Chapitre 2 : la naissance du swing
Écrit par sur 9 août 2025
Le pianiste, compositeur, chef d’orchestre, auteur et pédagogue français, Laurent Cugny a fait paraître ce printemps chez Frémeaux & Associés un ouvrage didactique très accessible sobrement intitulé « Une histoire du jazz ». Des balbutiements swing à la fin du XIXè siècle aux mutations stylistiques des années 1990, c’est une épopée musicale et sociale unique qui a rythmé et narré le quotidien des afro-américains au fil des décennies.
Qui fut le premier jazzman ? Cette question taraude l’esprit de nombreux musicologues et historiens depuis des décennies. Le pianiste et chanteur néo-orléanais, Jelly Roll Morton, s’était autoproclamé « inventeur du jazz » dès les années 1900. Cette affirmation audacieuse traduit toutefois une réalité incontestable : la genèse de cette forme d’expression a bien eu lieu au tournant du XXè siècle. De cette première étape fondatrice, localisée principalement à La Nouvelle-Orléans, germa une foultitude d’acrobaties rythmiques et harmoniques dont les échos continuent de nourrir « L’épopée des Musiques Noires ».
Si l’on considère communément que « l’Original Dixieland Jazz Band », emmené par cornettiste Nick La Rocca, fut l’ébauche initiale du swing, documentée en 1917 par un enregistrement historique, il convient de souligner l’apport des pionniers que furent King Olivier, Louis Armstrong ou Sidney Bechet, dont la science de l’écriture et le sens de l’improvisation hissèrent la virtuosité en art majeur.

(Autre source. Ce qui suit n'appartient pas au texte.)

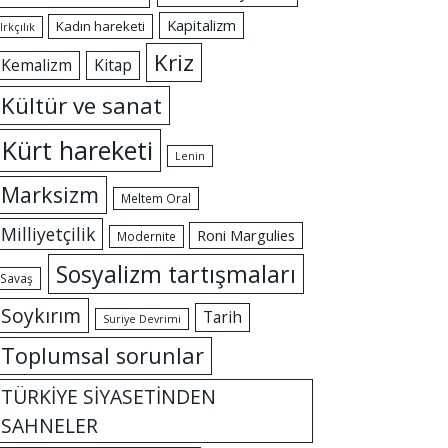
Kapitalizm
Kadın hareketi
Irkçılık
Kriz
Kemalizm
Kitap
Kültür ve sanat
Kürt hareketi
Lenin
Marksizm
Meltem Oral
Milliyetçilik
Roni Margulies
Modernite
Sosyalizm tartışmaları
Savaş
Soykırım
Tarih
Suriye Devrimi
Toplumsal sorunlar
TÜRKİYE SİYASETİNDEN
SAHNELER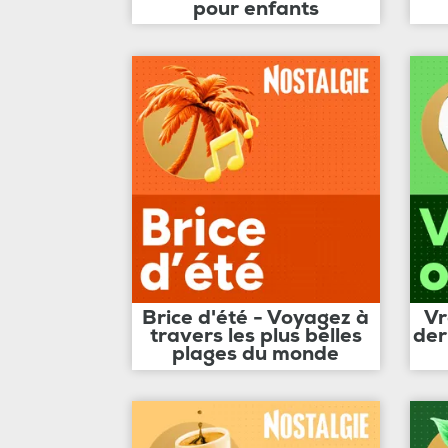
pour enfants
Brice d'été - Voyagez à
Vr
travers les plus belles
der
plages du monde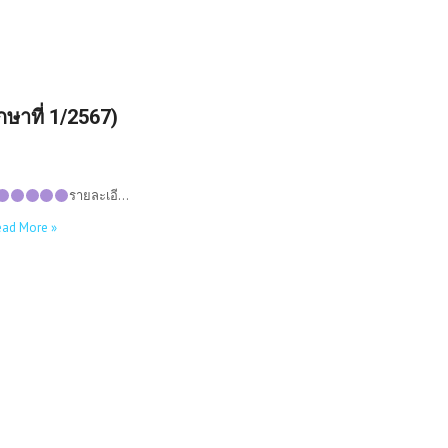
กษาที่ 1/2567)
รายละเอี…
ead More »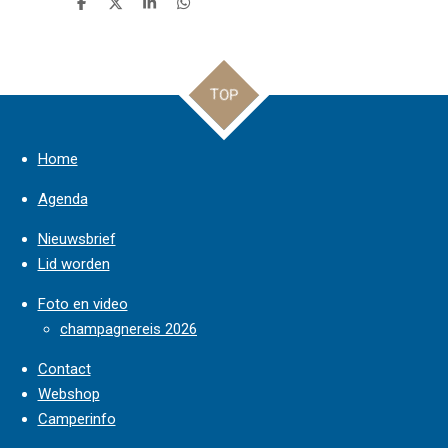
D
D
S
D
e
e
h
e
l
e
a
l
e
l
r
e
n
e
n
TOP
Home
Agenda
Nieuwsbrief
Lid worden
Foto en video
champagnereis 2026
Contact
Webshop
Camperinfo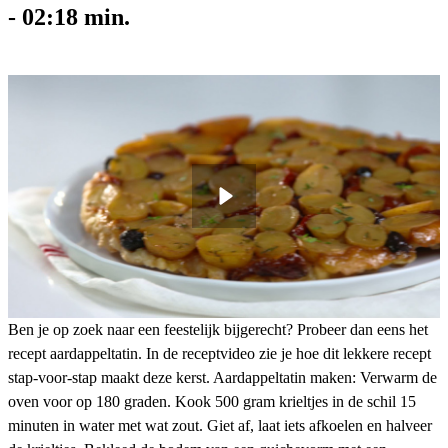
-
02:18
min.
Ben je op zoek naar een feestelijk bijgerecht? Probeer dan eens het
recept aardappeltatin. In de receptvideo zie je hoe dit lekkere recept
stap-voor-stap maakt deze kerst. Aardappeltatin maken: Verwarm de
oven voor op 180 graden. Kook 500 gram krieltjes in de schil 15
minuten in water met wat zout. Giet af, laat iets afkoelen en halveer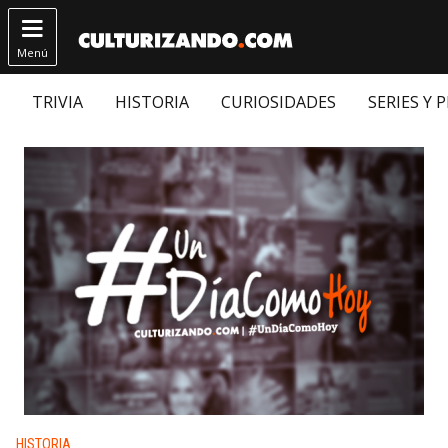

Menú
TRIVIA
HISTORIA
CURIOSIDADES
SERIES Y 
Publicado en:
HISTORIA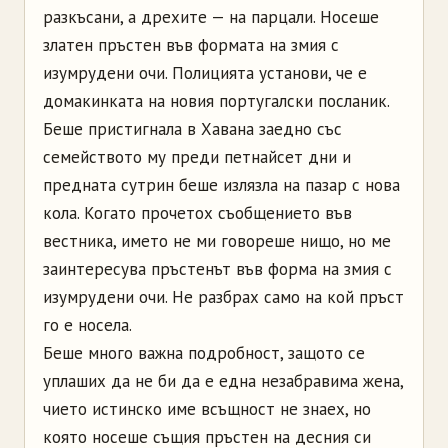
разкъсани, а дрехите — на парцали. Носеше
златен пръстен във формата на змия с
изумрудени очи. Полицията установи, че е
домакинката на новия португалски посланик.
Беше пристигнала в Хавана заедно със
семейството му преди петнайсет дни и
предната сутрин беше излязла на пазар с нова
кола. Когато прочетох съобщението във
вестника, името не ми говореше нищо, но ме
заинтересува пръстенът във форма на змия с
изумрудени очи. Не разбрах само на кой пръст
го е носела.
Беше много важна подробност, защото се
уплаших да не би да е една незабравима жена,
чието истинско име всъщност не знаех, но
която носеше същия пръстен на десния си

Ces figures tutélaires ont ouvert la voie aux grandes formations rutilantes des années 1930 et accompagné les bouleversements sociaux d’une Amérique encore très conservatrice. Est-il, pour autant, juste d’associer l’esprit frondeur de tous ces instrumentistes chevronnés aux soubresauts de la communauté noire outre-Atlantique ? Les révolutions stylistiques marquent-elles les fractures du temps ? Laurent Cugny s’autorise un bémol dans cette lecture un peu trop simpliste et réductrice de la lente progression du vocabulaire jazz.

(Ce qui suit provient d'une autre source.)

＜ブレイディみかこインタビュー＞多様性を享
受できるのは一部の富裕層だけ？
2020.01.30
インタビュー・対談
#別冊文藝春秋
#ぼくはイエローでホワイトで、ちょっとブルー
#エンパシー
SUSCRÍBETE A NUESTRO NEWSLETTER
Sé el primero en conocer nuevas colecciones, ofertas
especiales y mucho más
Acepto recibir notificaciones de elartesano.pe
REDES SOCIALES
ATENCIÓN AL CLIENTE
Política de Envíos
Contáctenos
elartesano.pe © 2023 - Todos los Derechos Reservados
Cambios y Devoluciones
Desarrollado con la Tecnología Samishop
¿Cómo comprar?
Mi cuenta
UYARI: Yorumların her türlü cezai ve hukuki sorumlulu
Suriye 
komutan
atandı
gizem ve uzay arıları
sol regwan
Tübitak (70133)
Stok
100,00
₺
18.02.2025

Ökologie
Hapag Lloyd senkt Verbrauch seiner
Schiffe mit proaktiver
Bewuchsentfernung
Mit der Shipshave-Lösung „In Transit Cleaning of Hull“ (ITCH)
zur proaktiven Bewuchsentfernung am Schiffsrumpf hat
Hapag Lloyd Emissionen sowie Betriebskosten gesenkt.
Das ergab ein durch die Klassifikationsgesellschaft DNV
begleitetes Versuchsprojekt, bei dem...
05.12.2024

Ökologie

Le be-bop des années 1940 doit-il être présenté comme une poussée d’urticaire d’une génération contestataire ? Il est évident que les Charlie Parker, Dizzy Gillespie, Thelonious Monk, ont bousculé l’écoute et l’interprétation du jazz mais cette audace était-elle subite ? Ne doit-on pas percevoir l’inventivité des créateurs comme l’évolution fructueuse d’un idiome en constant renouvellement. Cette interrogation légitime se pose chaque fois qu’un artiste ose triturer un héritage qu’il se plaît à malmener ou magnifier. En tout état de cause, ses œuvres ne peuvent que répondre à un passé assumé et compris. Lorsque le free jazz vint perturber, dans les années 60, la sérénité des amateurs de swing soyeux, ne trouvait-il pas sa source dans une maîtrise de la composition léguée par les aînés ? Quoi qu’en disent les éternels ronchons toujours prompts à redessiner les contours de l’histoire, les secousses musicales les plus radicales entrent toujours dans une linéarité qui épouse l’air du temps… au moins jusqu’aux années 70 !
⇒ Une histoire du jazz, de Laurent Cugny, chez Frémeaux & Associés.
Titres diffusés cette semaine :
– « Black Bottom Stomp » par Jelly Roll Morton (Frémeaux & Associés)
– « Hotter Than That » par Louis Armstrong (Frémeaux & Associés)
– « Jumpin’ at the woodside » par Count Basie (Frémeaux & Associés)
– « Blue in Green » par Miles Davis (Columbia Records)
– « Donna Lee » par Jaco Pastorius (Epic Records).